On November 14, the test results by JELIS investigators were presented in a Late-Breaking Clinical Trial Session at the American Heart Association (AHA)'s Scientific Sessions 2005 in Dallas, Texas, by the principal investigator, Mitsuhiro Yokoyama, MD, PhD, Kobe University Graduate School of Medicine, Japan.
Objectives and Abstract
This study is the first large-scale randomized trial to examine the efficacy of highly purified EPA (eicosapentaenoic acid), in addition to HMG-CoA reducatase inhibitor, in patients with hyperlipidemia.

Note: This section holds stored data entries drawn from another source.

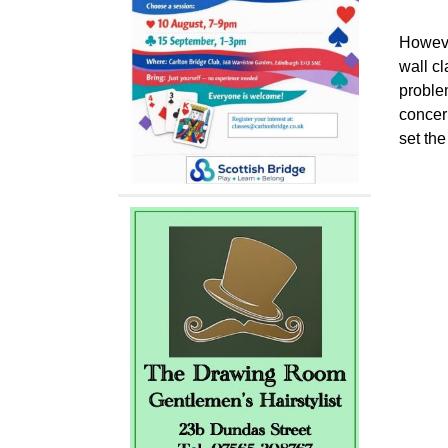
Howeve
wall cl
proble
concern
set th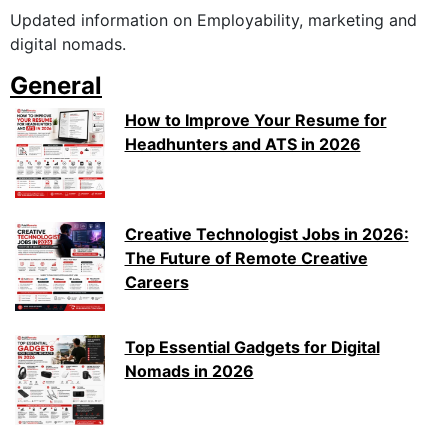
Updated information on Employability, marketing and
digital nomads.
General
How to Improve Your Resume for
Headhunters and ATS in 2026
Creative Technologist Jobs in 2026:
The Future of Remote Creative
Careers
Top Essential Gadgets for Digital
Nomads in 2026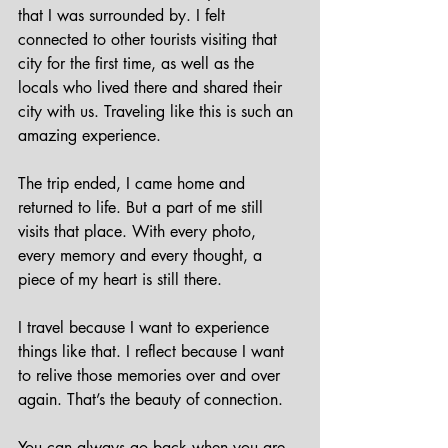
that I was surrounded by. I felt 
connected to other tourists visiting that 
city for the first time, as well as the 
locals who lived there and shared their 
city with us. Traveling like this is such an 
amazing experience.
The trip ended, I came home and 
returned to life. But a part of me still 
visits that place. With every photo, 
every memory and every thought, a 
piece of my heart is still there.
I travel because I want to experience 
things like that. I reflect because I want 
to relive those memories over and over 
again. That’s the beauty of connection. 
You can always go back when you are 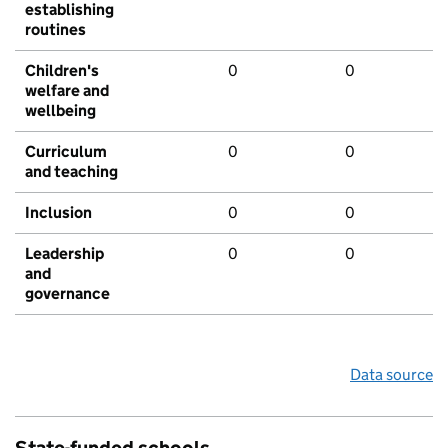
establishing
routines
Children's
0
0
welfare and
wellbeing
Curriculum
0
0
and teaching
Inclusion
0
0
Leadership
0
0
and
governance
Data source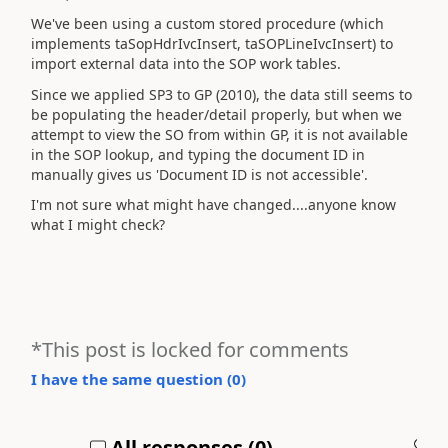
We've been using a custom stored procedure (which
implements taSopHdrIvcInsert, taSOPLineIvcInsert) to
import external data into the SOP work tables.
Since we applied SP3 to GP (2010), the data still seems to
be populating the header/detail properly, but when we
attempt to view the SO from within GP, it is not available
in the SOP lookup, and typing the document ID in
manually gives us 'Document ID is not accessible'.
I'm not sure what might have changed....anyone know
what I might check?
*This post is locked for comments
I have the same question (
0
)
All responses (
0
)
A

The primary endpoint was suppression of onset of coronary events including sudden cardiac death and fatal and nonfatal myocardial infarction.
A total enrollment of 18,645 patients was randomly placed into either the control group or the EPA group: the control group (9,319 patients) was treated only with HMG-CoA reductase inhibitor (pravastatin or simvastatin), the EPA group (9,326 patients) with concomitant administration of statin and Epadel 1,800 mg/day. Of the enrolled patients, 14,981 were categorized as primary prevention (no history of coronary artery disease) and 3,664 patients were secondary prevention (stable ischemic cardiac diseases).
Results
Analysis for all enrolled patients showed that incidence of major coronary events in the EPA group was 2.8%, significantly lower than the 3.5% occurring in the control, a 19% lower relative risk in the EPA group.
For secondary prevention, also, the incidence of major coronary events significantly decreased in the EPA group (8.7%) versus control (10.7%) with a 19% relative risk reduction. For primary prevention, the relative risk reduction was 18%, although this was not statistically significant.
Also, 5 years after the start of administration, both groups exhibited a 26% decrease in LDL-cholesterol levels and no change in HDL-cholesterol levels.
Conclusions
According to Prof. Yokoyama, these results indicate that no obvious differences were found in change in cholesterol levels between the two groups because patients in both groups were treated with statins. Therefore, the 19% decrease in the incidence of cardiac events in the EPA group may largely be attributed to a mechanism independent of cholesterol levels, leading to the expectation that the concomitant use of EPA and statins may prove beneficial.